Bearing Witness to Selflessness, Heroism
Having just turned 60, I realize that I have been a doctor for longer than I haven’t.
In my years as a physician, I have experienced the full gamut of emotions. I have felt exhilaration and despair, inspiration and frustration, hope and hopelessness. I have seen miracles in technology, technique and treatments. I have also seen bone-crushing, heartbreaking loss when no treatments exist.
What I do not remember in my lifetime as a physician is feeling all those emotions in a single 24-hour period. Repeated day after day.
In the last several weeks, I have seen more acts of heroism, courage and tenacity — all in the name of healing — than I ever dreamed were possible. The utter selflessness of the caregivers in the face of unprecedented odds is both humbling and awe-inspiring to witness.
And yet, I struggle with the limits to which I can make my voice of heartfelt appreciation heard in thanking everyone who is putting everything on the line for our patients.
It feels as if I am shouting words of encouragement in the middle of an F-5 tornado. I can’t be sure that anyone is hearing me over the roar of the winds of this crisis. I know this at least: The roar of the winds means that some are not. And that I cannot abide.
Nurses and physicians are truly on the front lines of this war. The pride of professional purpose I am witnessing every day takes my breath away.

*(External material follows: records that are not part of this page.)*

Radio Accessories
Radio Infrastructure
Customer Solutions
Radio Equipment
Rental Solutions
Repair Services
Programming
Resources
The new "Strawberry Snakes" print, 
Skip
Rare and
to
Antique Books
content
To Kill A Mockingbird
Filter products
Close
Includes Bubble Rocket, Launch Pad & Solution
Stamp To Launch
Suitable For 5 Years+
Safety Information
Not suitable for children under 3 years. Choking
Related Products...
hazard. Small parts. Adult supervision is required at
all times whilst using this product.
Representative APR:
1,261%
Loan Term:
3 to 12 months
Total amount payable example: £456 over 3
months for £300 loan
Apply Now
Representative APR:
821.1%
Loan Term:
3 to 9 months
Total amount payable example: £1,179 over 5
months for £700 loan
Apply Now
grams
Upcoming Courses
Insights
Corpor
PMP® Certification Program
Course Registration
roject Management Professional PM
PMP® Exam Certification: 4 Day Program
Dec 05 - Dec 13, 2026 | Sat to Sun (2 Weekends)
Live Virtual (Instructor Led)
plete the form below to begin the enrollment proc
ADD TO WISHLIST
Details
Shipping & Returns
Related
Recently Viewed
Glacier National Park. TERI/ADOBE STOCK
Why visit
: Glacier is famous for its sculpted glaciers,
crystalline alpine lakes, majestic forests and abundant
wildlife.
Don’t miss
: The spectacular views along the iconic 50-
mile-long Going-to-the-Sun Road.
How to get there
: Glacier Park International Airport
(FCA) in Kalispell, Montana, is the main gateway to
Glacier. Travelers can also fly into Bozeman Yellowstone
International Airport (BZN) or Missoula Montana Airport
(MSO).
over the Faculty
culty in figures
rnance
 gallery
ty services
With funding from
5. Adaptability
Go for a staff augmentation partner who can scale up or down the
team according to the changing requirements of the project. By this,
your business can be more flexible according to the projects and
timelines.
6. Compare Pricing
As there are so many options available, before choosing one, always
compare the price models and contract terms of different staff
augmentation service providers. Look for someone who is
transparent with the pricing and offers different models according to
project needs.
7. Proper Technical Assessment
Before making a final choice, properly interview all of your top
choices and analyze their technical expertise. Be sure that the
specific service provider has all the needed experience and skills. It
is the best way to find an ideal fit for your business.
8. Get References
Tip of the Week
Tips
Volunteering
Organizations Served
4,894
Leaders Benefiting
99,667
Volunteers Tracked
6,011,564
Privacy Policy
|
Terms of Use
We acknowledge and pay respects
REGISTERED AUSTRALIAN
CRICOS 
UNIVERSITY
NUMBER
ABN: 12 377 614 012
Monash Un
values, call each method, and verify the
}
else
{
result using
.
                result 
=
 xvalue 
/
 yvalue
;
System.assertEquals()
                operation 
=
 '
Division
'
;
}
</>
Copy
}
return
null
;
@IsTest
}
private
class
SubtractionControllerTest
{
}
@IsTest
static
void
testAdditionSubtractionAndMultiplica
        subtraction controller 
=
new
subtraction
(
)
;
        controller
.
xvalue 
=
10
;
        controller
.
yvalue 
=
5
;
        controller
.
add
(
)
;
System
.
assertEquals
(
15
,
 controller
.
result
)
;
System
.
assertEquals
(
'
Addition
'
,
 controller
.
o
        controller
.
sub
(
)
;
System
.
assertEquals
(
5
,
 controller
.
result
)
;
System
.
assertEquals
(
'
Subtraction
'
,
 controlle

But there are others:
Our infection-prevention teams working tirelessly to ensure our patients and teams remain safe; environmental service workers meticulously cleaning and sterilizing every corner of our hospitals; lab professionals running countless COVID-19 tests around the clock; respiratory therapists attending to the most critically ill patients, both on and off ventilators; supply chain experts working 24/7 to make sure our workers have enough personal protective equipment; dietary workers ensuring we provide meals to our patients and workers; registration folks getting our patients in and screened.
There are information technology professionals ensuring continuous access to our networks as more of our staff work from home; social workers, case managers and other discharge planning staff addressing all of the new challenges associated with ensuring a safe discharge; human resource experts attending to the extraordinary needs of our workers and families; pharmacy experts and technicians managing a myriad of treatment regimens and scientific trials; finance experts managing a perfect storm of COVID-19 related financial challenges; and communications professionals drinking from the fire hydrant of demands.
There are laundry workers cleaning and re-sterilizing the mountain of hospital gowns and linens; transporters getting our patients where they need to be; legal experts navigating the maze of federal and state mandates and regulations; construction workers working 24/7 to turn alternate sites into hospitals in a matter of weeks; and our governor, leaders at the Department of Health and National Guard coordinating and accurately reporting massive amounts of data and logistics.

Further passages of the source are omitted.